Inside the world of business
Seáns find 'sorry' a difficult word
BANKRUPT BUSINESSMAN Seán Quinn seems to be going down the same path followed by bankrupt former banker Seán FitzPatrick when it comes to shirking responsibility for the excesses of the past.
In an interview with the Financial Times published yesterday, Quinn again sets out his case why he and his family have done no wrong putting €500 million of properties beyond the reach of the former Anglo Irish Bank or on his huge gamble on Anglo’s shares.
“The biggest disgrace about all this is they have my son in jail and me ready to go to it for taking assets which we believe then and now are ours,” the newspaper quoted him as saying in an interview “with fists clenched”, discussing the property assets.
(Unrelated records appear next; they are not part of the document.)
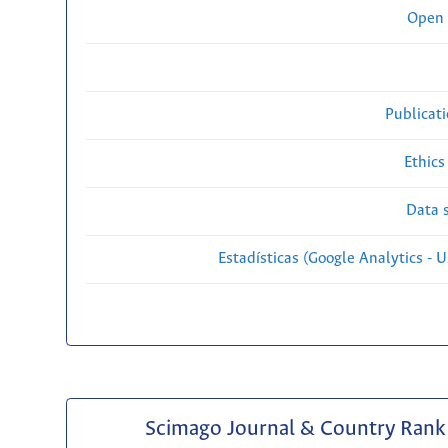
Open 
Publicat
Ethics
Data s
Estadísticas (Google Analytics - Us
Scimago Journal & Country Rank 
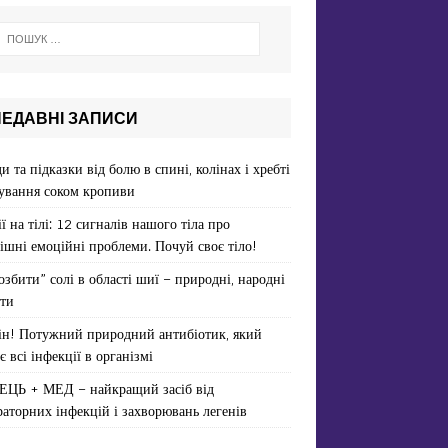
НЕДАВНІ ЗАПИСИ
и та підказки від болю в спині, колінах і хребті
ування соком кропиви
ї на тілі: 12 сигналів нашого тіла про
ішні емоційні проблеми. Почуй своє тіло!
озбити” солі в області шиї – природні, народні
ти
ін! Потужний природний антибіотик, який
є всі інфекції в організмі
ЕЦЬ + МЕД – найкращий засіб від
раторних інфекцій і захворювань легенів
There is a wonderful admission from Quinn the Gambler in the interview when he explains how he acquired more than 25 per cent of Anglo Irish Bank through contracts for difference (CFDs) thereby contributing to the destabilisation of the bank in the markets.
“It was never our intention to own 25 per cent of the bank but as it got cheaper we just seemed to buy more and we got sucked in,” Quinn said.
As for the €1.65 billion cost of Quinn Insurance or the unpaid debts of €2.8 billion to Anglo mostly to cover the losses on his extraordinary share gamble, he follows a similar line FitzPatrick gave in response to the bank guarantee.
“There are few companies in the history of the state that have contributed more to the Irish government, taxpayer and people than I have. Overall, I don’t think that I owe the Irish taxpayer any apology,” Quinn told the FT.
Asked in October 2008 whether he would apologise for the government having to guarantee the banks, FitzPatrick told Marian Finucane on RTÉ radio: “It would be easy for me to answer a call like that and say sorry. What I’ve got to say is this, is that the cause of our problems was global, not directed, nothing. So I can’t say sorry with any type of sincerity and decency.”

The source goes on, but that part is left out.